🤖 AI Summary
Cardiac CT scans cover only ~2/3 of the lung volume and employ slice thicknesses 5–6× larger than standard pulmonary CT, severely impeding accurate quantification of the airway-to-lung ratio (ALR) across the entire lung.
Method: We propose the first multi-view Swin Transformer model specifically designed for cardiac CT, trained via paired supervision using cardiac and full-lung CT, and guided by joint segmentation of lung parenchyma and airway trees to map low-resolution cardiac CT to high-fidelity, whole-lung ALR maps.

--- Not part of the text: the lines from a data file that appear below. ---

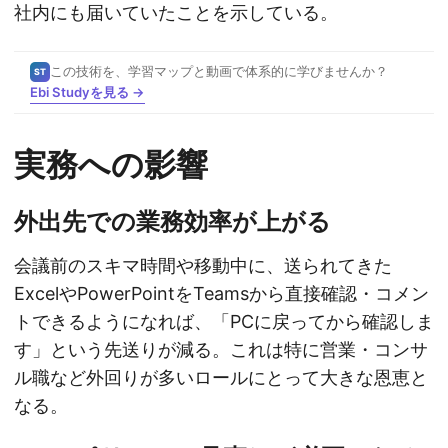
社内にも届いていたことを示している。
この技術を、学習マップと動画で体系的に学びませんか？
ST
Ebi Studyを見る →
実務への影響
外出先での業務効率が上がる
会議前のスキマ時間や移動中に、送られてきた
ExcelやPowerPointをTeamsから直接確認・コメン
トできるようになれば、「PCに戻ってから確認しま
す」という先送りが減る。これは特に営業・コンサ
ル職など外回りが多いロールにとって大きな恩恵と
なる。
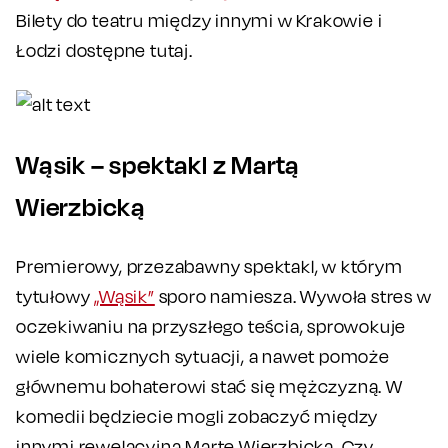
Bilety do teatru między innymi w Krakowie i
Łodzi dostępne tutaj.
Wąsik – spektakl z Martą
Wierzbicką
Premierowy, przezabawny spektakl, w którym
tytułowy
„Wąsik”
sporo namiesza. Wywoła stres w
oczekiwaniu na przyszłego teścia, sprowokuje
wiele komicznych sytuacji, a nawet pomoże
głównemu bohaterowi stać się mężczyzną. W
komedii będziecie mogli zobaczyć między
innymi rewelacyjną Martę Wierzbicką. Czy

Results: Validated on the MESA cohort, our method achieves ALR estimation accuracy comparable to that obtained from dedicated full-lung CT rescan—significantly outperforming direct regression baselines—while maintaining clinical interpretability and cross-scanner robustness. This work establishes a novel paradigm for large-scale epidemiological studies of COPD, severe COVID-19, and post-acute sequelae of SARS-CoV-2 infection (PASC) using widely available cardiac CT data.
📝 Abstract
The ratio of airway tree lumen to lung size (ALR), assessed at full inspiration on high resolution full-lung computed tomography (CT), is a major risk factor for chronic obstructive pulmonary disease (COPD). There is growing interest to infer ALR from cardiac CT images, which are widely available in epidemiological cohorts, to investigate the relationship of ALR to severe COVID-19 and post-acute sequelae of SARS-CoV-2 infection (PASC). Previously, cardiac scans included approximately 2/3 of the total lung volume with 5-6x greater slice thickness than high-resolution (HR) full-lung (FL) CT. In this study, we present a novel attention-based Multi-view Swin Transformer to infer FL ALR values from segmented cardiac CT scans. For the supervised training we exploit paired full-lung and cardiac CTs acquired in the Multi-Ethnic Study of Atherosclerosis (MESA). Our network significantly outperforms a proxy direct ALR inference on segmented cardiac CT scans and achieves accuracy and reproducibility comparable with a scan-rescan reproducibility of the FL ALR ground-truth.